- **Prompt**
Find every line in the records below that contains "brush", and copy it.

- **Records supplied**
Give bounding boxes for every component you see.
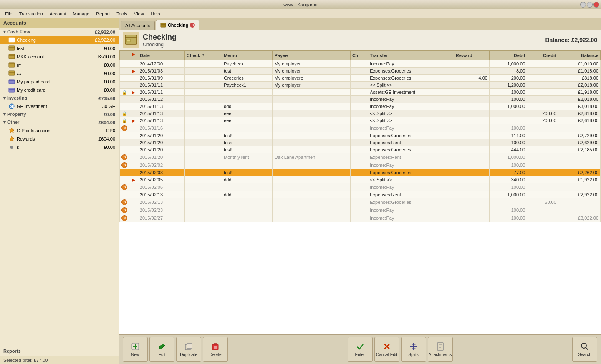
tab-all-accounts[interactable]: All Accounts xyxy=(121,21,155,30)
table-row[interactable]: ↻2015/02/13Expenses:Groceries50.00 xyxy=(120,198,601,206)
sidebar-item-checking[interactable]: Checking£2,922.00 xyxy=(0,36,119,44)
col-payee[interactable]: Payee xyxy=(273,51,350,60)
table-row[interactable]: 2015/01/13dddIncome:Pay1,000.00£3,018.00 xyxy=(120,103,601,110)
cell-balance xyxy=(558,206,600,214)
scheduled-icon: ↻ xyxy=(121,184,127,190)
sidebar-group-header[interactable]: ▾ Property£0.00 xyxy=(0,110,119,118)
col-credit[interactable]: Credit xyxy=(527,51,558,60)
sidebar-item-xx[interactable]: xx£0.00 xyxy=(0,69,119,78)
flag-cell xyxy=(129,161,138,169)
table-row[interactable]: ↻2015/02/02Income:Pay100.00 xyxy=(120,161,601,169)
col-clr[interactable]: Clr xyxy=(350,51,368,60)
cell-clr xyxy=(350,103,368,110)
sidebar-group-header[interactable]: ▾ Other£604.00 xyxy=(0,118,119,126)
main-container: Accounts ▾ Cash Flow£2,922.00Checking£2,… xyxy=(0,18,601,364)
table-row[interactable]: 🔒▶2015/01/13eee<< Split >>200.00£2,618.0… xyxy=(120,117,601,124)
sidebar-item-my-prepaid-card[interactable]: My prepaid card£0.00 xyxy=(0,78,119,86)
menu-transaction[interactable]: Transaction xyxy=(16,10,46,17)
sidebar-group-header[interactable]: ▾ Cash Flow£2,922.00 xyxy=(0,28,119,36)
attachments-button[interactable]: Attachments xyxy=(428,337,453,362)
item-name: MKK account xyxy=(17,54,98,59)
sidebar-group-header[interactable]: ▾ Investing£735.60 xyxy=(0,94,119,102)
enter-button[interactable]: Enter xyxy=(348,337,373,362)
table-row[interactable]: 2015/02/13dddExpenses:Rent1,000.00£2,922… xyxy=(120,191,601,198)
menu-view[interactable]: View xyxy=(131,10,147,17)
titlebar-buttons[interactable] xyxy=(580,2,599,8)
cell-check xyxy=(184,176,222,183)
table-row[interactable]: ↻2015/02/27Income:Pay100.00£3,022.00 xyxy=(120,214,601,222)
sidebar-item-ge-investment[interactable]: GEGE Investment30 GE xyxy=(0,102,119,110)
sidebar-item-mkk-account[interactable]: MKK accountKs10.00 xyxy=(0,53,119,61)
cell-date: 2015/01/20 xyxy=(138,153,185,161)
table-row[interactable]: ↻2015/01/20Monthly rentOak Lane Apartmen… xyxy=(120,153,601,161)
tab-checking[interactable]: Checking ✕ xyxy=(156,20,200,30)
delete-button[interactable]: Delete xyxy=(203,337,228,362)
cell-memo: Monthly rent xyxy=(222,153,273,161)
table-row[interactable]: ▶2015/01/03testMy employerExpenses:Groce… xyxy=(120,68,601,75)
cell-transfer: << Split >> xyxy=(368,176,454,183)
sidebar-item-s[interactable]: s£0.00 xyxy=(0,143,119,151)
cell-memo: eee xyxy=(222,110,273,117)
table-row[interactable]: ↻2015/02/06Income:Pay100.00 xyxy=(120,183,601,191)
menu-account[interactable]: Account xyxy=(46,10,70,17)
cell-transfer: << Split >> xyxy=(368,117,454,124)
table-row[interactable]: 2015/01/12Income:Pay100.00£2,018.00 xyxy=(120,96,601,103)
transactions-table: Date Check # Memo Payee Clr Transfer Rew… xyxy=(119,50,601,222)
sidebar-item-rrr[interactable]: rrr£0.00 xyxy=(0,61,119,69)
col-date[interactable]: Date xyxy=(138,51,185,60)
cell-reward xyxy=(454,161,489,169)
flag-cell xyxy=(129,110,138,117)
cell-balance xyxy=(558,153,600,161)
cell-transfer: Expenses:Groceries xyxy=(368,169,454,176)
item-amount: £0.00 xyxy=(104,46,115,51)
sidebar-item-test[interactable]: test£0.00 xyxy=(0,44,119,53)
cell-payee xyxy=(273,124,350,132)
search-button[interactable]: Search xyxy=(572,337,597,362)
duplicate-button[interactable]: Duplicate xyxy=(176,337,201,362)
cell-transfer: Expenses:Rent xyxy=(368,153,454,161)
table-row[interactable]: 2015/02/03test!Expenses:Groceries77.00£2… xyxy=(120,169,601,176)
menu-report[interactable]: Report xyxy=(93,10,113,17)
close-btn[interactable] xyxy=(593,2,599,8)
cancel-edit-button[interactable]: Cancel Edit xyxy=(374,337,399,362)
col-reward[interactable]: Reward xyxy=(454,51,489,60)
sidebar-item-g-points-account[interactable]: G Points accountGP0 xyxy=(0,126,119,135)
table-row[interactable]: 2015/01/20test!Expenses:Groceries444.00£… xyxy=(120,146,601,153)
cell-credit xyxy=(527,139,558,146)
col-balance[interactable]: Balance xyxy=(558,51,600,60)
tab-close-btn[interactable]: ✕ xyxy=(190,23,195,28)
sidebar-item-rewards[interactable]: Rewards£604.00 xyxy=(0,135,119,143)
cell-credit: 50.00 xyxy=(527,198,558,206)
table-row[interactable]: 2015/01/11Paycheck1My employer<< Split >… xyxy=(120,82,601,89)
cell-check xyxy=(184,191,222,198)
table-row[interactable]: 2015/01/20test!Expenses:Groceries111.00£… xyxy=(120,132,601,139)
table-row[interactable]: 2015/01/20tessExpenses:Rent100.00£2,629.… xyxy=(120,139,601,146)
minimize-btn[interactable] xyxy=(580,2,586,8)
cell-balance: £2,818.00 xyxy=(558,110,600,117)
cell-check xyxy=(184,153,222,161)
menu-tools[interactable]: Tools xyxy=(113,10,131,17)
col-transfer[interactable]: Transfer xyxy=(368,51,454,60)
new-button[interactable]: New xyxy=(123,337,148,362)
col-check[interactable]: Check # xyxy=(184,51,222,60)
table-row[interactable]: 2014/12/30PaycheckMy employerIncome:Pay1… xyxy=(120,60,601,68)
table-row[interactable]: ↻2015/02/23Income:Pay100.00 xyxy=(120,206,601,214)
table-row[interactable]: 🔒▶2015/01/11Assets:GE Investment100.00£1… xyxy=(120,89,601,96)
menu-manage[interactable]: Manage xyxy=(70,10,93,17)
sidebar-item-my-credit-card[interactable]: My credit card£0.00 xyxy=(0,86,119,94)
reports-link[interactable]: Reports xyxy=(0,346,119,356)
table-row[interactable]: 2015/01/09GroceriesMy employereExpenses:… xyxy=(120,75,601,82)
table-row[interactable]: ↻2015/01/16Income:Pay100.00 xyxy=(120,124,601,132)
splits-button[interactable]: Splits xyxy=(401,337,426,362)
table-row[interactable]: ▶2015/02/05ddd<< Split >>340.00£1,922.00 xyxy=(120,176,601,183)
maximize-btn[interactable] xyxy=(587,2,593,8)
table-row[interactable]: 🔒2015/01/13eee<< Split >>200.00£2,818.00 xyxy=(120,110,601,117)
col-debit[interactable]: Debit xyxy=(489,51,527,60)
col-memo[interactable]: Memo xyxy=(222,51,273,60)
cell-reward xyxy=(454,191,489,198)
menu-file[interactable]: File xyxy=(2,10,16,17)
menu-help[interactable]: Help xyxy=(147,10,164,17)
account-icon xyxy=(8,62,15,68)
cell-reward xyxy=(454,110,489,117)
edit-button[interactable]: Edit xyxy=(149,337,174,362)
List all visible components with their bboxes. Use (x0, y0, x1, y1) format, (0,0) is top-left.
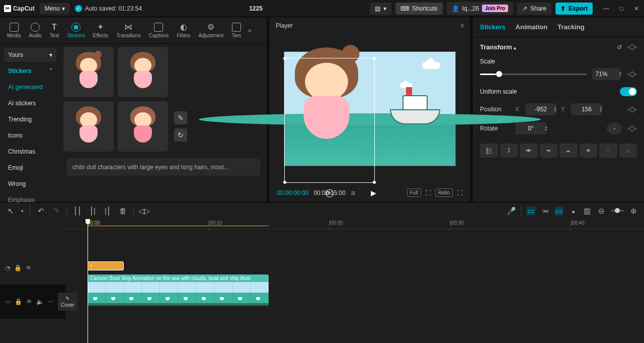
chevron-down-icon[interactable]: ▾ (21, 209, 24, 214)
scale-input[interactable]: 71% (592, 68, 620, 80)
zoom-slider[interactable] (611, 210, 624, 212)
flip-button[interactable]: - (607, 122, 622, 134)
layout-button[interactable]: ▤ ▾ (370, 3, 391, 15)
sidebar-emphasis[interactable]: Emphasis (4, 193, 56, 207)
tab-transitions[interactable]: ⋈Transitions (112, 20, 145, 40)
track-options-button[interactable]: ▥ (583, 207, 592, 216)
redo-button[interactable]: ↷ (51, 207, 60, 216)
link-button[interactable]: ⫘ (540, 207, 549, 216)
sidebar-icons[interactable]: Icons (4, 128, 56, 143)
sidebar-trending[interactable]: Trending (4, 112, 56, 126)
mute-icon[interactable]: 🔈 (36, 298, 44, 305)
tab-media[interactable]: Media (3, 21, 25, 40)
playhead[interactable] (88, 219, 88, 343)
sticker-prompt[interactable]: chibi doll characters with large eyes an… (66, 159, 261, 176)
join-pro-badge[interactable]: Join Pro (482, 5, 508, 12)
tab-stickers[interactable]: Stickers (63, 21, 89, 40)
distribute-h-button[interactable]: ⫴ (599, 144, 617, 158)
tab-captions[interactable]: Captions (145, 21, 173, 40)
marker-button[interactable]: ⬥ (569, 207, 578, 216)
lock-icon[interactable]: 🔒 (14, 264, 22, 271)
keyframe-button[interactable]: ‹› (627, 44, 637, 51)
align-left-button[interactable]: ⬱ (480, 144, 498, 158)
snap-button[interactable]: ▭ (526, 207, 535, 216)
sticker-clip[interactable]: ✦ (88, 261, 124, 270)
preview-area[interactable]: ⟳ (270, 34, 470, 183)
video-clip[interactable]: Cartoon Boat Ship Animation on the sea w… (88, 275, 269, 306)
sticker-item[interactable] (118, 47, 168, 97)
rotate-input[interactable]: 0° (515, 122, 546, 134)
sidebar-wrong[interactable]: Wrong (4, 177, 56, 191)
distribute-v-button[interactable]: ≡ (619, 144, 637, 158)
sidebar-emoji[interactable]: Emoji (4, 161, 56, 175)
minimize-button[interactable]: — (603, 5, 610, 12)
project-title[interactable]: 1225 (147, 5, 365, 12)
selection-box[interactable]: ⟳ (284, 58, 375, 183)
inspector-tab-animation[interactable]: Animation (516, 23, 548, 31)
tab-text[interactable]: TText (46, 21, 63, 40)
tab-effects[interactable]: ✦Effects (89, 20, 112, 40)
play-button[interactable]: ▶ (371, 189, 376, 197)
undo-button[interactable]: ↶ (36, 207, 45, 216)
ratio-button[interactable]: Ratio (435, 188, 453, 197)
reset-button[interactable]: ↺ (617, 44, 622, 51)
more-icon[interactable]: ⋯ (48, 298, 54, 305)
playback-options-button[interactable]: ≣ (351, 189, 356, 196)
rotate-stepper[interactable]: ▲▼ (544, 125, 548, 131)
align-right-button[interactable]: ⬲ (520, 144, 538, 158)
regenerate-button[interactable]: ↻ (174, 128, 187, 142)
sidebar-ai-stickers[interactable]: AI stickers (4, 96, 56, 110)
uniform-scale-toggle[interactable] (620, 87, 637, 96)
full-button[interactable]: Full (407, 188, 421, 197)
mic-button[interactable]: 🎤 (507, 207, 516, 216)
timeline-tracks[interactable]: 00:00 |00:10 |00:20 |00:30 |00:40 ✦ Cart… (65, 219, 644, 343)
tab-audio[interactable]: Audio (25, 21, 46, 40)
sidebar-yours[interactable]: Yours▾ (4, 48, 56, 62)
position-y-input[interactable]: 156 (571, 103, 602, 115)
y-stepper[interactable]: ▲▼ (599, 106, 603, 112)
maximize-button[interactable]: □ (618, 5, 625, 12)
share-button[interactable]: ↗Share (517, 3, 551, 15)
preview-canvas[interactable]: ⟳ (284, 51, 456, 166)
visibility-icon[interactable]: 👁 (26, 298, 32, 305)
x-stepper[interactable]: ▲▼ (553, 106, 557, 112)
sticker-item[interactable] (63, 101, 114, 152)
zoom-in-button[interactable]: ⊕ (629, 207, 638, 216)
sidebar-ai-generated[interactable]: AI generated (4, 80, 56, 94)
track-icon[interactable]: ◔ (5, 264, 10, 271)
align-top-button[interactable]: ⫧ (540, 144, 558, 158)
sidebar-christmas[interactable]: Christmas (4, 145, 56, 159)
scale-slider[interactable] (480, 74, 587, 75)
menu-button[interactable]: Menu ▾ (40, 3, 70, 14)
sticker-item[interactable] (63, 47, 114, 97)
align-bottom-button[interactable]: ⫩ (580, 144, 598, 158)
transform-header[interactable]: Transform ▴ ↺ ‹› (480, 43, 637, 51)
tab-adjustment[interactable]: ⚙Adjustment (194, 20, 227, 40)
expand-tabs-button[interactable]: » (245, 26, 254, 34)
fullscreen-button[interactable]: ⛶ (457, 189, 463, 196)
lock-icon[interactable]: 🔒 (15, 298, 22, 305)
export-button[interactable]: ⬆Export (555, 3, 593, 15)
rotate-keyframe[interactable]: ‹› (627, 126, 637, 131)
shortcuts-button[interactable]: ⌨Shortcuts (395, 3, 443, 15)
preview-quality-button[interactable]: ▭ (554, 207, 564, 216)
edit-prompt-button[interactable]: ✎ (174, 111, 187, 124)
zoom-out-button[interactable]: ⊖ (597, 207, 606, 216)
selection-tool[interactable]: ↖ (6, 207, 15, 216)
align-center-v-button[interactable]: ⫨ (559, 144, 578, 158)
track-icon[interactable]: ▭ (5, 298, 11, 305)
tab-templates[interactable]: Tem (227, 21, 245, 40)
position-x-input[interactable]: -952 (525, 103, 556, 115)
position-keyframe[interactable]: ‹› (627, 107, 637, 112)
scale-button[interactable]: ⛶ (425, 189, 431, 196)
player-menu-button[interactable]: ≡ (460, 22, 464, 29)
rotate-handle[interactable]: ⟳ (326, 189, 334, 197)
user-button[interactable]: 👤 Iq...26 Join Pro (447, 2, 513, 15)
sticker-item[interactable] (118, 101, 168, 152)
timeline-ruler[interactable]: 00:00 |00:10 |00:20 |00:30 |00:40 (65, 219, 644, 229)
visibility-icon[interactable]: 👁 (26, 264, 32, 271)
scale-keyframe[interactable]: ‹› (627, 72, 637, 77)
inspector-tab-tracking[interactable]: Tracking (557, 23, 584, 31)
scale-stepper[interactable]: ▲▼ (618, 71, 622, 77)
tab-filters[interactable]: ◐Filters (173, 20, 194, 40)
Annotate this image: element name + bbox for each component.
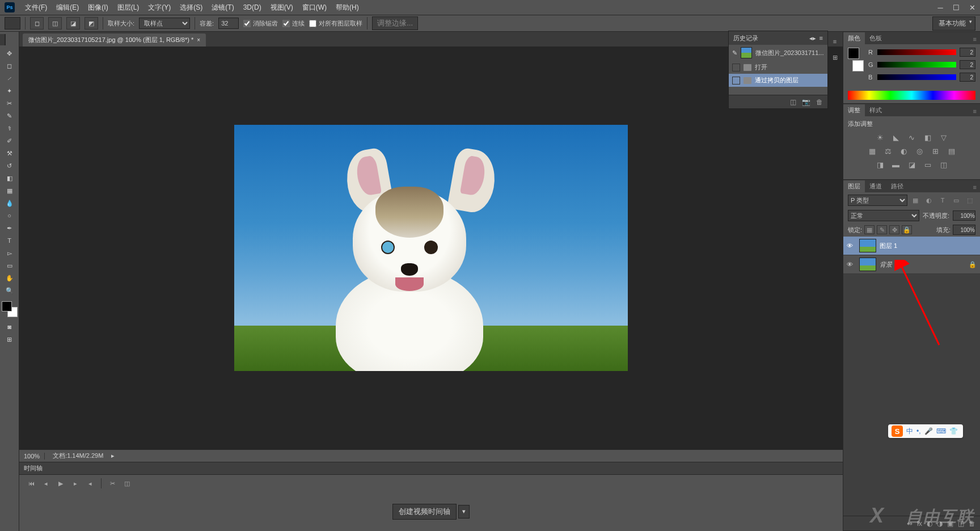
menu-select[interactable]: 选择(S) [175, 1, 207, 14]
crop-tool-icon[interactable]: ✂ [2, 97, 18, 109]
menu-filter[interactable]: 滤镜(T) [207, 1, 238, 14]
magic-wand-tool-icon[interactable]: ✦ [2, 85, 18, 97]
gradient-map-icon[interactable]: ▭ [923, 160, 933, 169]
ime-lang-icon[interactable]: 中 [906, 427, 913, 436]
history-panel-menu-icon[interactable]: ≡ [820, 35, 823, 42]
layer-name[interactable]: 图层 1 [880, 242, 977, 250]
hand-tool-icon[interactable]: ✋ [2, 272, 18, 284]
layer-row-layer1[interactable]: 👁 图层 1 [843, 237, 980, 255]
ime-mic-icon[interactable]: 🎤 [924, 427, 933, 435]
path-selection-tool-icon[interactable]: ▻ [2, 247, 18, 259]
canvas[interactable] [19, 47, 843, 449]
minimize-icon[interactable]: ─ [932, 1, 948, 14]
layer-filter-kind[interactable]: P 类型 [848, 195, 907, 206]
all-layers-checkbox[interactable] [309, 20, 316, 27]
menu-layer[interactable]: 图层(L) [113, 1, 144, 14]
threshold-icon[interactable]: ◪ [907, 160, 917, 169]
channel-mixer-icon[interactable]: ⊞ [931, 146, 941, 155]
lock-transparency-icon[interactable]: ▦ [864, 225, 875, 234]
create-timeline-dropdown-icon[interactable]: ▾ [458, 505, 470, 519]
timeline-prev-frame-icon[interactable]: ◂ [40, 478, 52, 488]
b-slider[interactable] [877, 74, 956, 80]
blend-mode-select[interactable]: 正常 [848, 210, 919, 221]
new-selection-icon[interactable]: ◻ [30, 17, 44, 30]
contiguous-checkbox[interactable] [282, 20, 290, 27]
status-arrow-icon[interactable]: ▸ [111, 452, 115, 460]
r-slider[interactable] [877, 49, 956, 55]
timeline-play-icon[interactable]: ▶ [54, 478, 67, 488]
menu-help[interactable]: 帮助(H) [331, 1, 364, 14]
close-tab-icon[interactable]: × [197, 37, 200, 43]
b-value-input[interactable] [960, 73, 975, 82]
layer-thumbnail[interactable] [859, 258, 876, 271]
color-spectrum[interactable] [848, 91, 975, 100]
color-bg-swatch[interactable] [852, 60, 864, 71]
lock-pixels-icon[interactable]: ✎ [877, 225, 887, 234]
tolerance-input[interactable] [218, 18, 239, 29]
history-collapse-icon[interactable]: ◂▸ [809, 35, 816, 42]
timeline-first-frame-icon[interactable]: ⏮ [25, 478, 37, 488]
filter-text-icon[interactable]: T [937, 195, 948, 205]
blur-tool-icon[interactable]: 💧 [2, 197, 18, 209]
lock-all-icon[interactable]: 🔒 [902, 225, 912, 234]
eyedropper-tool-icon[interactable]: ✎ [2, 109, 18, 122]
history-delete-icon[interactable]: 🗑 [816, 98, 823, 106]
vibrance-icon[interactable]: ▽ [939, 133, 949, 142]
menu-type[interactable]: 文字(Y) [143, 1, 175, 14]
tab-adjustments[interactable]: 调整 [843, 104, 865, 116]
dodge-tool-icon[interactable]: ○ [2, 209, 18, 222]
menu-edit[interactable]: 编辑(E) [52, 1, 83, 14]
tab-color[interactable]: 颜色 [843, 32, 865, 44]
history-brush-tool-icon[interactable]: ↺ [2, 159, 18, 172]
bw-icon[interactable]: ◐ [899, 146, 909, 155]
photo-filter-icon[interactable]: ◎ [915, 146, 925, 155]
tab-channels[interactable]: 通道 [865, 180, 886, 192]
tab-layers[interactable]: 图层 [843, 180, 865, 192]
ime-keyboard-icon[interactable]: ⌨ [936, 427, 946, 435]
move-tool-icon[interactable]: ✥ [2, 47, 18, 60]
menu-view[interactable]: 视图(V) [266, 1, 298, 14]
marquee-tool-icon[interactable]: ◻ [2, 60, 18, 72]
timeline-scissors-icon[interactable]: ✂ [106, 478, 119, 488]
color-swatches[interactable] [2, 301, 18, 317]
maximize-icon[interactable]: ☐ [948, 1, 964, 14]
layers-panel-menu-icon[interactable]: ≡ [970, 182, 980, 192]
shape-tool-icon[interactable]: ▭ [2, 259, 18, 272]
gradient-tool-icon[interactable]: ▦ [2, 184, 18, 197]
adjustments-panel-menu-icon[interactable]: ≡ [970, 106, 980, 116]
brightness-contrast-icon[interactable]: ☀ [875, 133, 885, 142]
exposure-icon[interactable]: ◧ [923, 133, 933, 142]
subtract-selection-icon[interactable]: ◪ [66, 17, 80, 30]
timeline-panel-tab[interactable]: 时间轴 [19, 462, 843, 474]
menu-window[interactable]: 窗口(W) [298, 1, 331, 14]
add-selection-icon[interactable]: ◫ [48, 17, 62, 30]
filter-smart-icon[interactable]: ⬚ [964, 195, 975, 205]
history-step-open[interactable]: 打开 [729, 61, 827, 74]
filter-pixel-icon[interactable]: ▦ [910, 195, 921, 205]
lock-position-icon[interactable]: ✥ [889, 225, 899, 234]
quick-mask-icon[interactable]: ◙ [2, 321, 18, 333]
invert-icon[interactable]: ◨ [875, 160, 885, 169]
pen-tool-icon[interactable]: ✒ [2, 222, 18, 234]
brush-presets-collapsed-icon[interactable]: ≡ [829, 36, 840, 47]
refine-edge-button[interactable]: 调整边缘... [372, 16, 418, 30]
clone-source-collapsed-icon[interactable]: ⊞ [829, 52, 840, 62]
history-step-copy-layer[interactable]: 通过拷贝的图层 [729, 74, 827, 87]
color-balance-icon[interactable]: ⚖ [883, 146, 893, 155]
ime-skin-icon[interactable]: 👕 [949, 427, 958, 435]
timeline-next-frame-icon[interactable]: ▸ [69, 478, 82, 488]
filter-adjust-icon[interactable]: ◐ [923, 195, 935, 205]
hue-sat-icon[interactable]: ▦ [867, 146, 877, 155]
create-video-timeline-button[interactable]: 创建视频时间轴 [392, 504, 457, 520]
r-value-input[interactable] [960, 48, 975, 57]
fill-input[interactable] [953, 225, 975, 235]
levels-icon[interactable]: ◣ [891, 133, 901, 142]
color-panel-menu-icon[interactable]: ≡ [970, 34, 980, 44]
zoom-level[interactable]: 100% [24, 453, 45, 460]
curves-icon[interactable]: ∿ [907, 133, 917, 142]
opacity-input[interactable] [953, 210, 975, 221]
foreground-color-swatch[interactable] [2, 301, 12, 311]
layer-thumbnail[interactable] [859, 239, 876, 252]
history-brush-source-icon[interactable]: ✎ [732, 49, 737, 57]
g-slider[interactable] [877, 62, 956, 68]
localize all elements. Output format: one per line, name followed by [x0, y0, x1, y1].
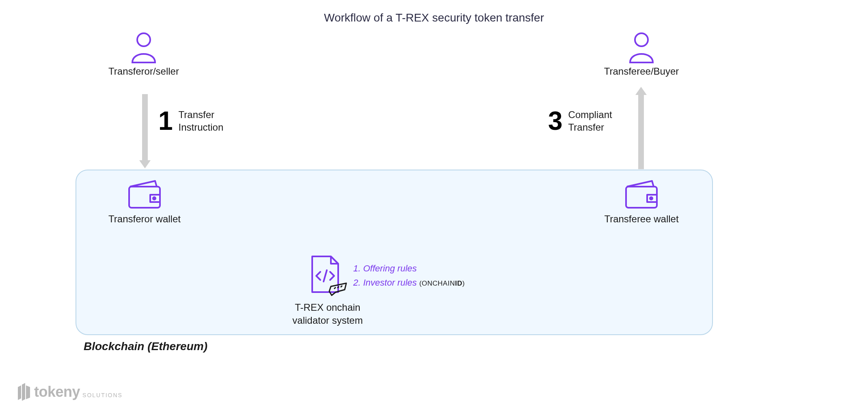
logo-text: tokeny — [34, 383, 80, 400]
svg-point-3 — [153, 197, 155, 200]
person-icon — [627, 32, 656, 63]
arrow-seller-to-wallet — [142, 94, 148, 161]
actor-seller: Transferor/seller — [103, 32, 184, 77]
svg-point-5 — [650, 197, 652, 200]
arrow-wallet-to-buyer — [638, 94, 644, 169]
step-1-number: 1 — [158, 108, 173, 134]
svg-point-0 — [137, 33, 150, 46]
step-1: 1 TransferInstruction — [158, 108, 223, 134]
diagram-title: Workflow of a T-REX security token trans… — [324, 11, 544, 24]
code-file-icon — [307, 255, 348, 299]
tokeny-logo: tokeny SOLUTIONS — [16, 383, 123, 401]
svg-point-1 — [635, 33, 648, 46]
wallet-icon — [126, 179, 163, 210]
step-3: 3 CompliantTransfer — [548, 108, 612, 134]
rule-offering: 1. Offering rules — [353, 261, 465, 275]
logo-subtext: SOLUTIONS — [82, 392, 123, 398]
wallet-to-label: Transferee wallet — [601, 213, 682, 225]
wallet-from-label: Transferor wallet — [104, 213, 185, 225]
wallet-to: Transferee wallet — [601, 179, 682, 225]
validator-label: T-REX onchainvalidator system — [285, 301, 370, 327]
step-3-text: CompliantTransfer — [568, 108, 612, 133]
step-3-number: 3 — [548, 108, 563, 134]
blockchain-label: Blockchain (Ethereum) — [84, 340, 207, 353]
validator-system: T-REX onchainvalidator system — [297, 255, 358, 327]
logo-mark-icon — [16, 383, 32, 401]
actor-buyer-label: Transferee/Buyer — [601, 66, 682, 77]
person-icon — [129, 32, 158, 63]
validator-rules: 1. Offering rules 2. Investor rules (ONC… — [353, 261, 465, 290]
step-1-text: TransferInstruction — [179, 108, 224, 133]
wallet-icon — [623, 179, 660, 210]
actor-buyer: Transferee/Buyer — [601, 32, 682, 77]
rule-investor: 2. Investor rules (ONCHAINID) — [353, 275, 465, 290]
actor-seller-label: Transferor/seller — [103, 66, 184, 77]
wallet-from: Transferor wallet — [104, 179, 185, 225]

- **Solved exercise**
history-brush-tool-icon[interactable]: ↺ [2, 159, 18, 172]
brush-presets-collapsed-icon[interactable]: ≡ [829, 36, 840, 47]
history-brush-source-icon[interactable]: ✎ [732, 49, 737, 57]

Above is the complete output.